**Exercise description:**
After locating the line that contains "UNIVERSIDAD A" in the data below, set down exactly that line and each one after it through the line that contains "دفاع ضدهوایی پیشرفته", and nothing more.

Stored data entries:
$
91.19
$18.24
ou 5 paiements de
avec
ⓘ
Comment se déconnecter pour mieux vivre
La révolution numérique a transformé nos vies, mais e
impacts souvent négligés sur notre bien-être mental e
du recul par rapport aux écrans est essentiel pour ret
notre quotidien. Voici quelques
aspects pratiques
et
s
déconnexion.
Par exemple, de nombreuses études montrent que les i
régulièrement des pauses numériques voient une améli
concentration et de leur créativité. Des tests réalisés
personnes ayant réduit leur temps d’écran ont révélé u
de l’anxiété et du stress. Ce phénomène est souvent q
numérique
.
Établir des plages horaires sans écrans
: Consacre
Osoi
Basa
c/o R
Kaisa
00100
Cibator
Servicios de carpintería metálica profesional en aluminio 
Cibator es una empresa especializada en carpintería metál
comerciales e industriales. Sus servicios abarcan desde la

* * *

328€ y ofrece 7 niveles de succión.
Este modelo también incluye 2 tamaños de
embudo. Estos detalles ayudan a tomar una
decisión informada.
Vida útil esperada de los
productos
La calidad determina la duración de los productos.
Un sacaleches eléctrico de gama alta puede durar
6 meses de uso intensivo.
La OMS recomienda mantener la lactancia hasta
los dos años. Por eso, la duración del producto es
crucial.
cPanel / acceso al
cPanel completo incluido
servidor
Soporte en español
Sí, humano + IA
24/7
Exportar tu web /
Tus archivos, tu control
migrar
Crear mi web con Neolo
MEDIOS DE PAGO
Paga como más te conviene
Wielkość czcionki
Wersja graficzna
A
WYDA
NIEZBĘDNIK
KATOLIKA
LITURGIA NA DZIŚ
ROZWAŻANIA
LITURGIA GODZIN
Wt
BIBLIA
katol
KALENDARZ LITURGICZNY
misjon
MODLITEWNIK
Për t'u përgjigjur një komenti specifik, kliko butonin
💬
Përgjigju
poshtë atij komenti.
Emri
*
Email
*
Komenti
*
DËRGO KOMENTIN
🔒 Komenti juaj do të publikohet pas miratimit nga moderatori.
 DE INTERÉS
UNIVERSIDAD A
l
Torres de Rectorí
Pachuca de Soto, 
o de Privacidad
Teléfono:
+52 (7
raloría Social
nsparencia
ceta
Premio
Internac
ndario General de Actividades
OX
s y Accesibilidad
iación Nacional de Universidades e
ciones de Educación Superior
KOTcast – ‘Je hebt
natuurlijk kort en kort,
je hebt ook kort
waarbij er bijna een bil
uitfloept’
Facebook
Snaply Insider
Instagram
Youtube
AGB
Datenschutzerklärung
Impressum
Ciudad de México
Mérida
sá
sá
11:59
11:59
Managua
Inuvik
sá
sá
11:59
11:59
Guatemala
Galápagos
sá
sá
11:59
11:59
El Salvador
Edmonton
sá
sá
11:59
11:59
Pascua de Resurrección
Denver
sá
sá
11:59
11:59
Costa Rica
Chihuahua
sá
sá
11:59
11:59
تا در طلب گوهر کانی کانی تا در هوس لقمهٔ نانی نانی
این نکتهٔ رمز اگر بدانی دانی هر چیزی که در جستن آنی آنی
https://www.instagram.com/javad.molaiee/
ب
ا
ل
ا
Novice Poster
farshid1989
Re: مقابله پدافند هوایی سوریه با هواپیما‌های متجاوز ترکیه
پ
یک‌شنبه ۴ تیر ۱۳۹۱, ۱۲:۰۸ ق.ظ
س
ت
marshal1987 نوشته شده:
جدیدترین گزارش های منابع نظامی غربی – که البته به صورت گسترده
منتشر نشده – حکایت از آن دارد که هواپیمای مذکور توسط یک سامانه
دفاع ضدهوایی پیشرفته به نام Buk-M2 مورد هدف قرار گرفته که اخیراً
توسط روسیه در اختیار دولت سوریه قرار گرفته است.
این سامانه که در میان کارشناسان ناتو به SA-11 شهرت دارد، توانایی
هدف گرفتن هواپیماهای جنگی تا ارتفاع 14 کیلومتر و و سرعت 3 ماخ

...

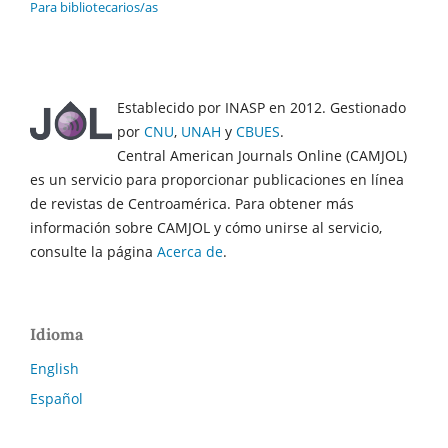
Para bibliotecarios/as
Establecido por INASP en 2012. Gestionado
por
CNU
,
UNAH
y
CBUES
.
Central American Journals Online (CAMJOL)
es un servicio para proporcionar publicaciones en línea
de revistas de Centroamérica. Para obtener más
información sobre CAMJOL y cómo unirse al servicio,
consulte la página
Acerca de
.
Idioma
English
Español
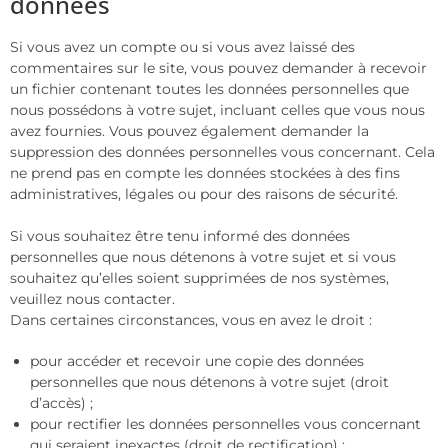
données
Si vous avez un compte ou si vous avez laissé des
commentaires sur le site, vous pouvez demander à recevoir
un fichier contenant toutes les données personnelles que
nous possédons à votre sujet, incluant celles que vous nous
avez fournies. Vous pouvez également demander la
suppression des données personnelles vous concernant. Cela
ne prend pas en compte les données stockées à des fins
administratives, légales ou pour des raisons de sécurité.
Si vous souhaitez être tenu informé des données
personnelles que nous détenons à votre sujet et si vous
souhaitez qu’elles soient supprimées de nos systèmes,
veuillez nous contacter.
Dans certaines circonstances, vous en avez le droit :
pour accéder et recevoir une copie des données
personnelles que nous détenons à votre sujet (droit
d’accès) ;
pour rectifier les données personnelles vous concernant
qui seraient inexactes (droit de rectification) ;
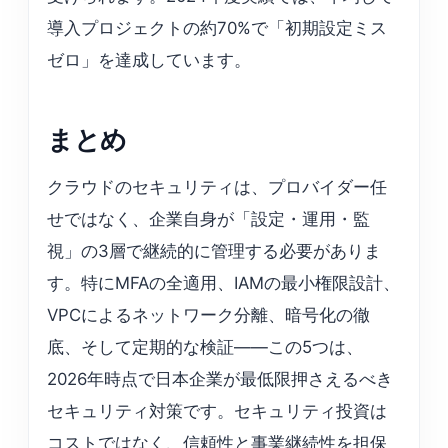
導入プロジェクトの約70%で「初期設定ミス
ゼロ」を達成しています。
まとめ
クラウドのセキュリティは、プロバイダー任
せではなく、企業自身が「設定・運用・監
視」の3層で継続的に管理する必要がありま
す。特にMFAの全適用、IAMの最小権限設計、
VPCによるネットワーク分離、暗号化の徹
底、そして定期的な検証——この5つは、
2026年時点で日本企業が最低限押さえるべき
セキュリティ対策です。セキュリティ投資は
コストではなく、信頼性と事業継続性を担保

**Result for this task:**
UNIVERSIDAD A
l
Torres de Rectorí
Pachuca de Soto, 
o de Privacidad
Teléfono:
+52 (7
raloría Social
nsparencia
ceta
Premio
Internac
ndario General de Actividades
OX
s y Accesibilidad
iación Nacional de Universidades e
ciones de Educación Superior
KOTcast – ‘Je hebt
natuurlijk kort en kort,
je hebt ook kort
waarbij er bijna een bil
uitfloept’
Facebook
Snaply Insider
Instagram
Youtube
AGB
Datenschutzerklärung
Impressum
Ciudad de México
Mérida
sá
sá
11:59
11:59
Managua
Inuvik
sá
sá
11:59
11:59
Guatemala
Galápagos
sá
sá
11:59
11:59
El Salvador
Edmonton
sá
sá
11:59
11:59
Pascua de Resurrección
Denver
sá
sá
11:59
11:59
Costa Rica
Chihuahua
sá
sá
11:59
11:59
تا در طلب گوهر کانی کانی تا در هوس لقمهٔ نانی نانی
این نکتهٔ رمز اگر بدانی دانی هر چیزی که در جستن آنی آنی
https://www.instagram.com/javad.molaiee/
ب
ا
ل
ا
Novice Poster
farshid1989
Re: مقابله پدافند هوایی سوریه با هواپیما‌های متجاوز ترکیه
پ
یک‌شنبه ۴ تیر ۱۳۹۱, ۱۲:۰۸ ق.ظ
س
ت
marshal1987 نوشته شده:
جدیدترین گزارش های منابع نظامی غربی – که البته به صورت گسترده
منتشر نشده – حکایت از آن دارد که هواپیمای مذکور توسط یک سامانه
دفاع ضدهوایی پیشرفته به نام Buk-M2 مورد هدف قرار گرفته که اخیراً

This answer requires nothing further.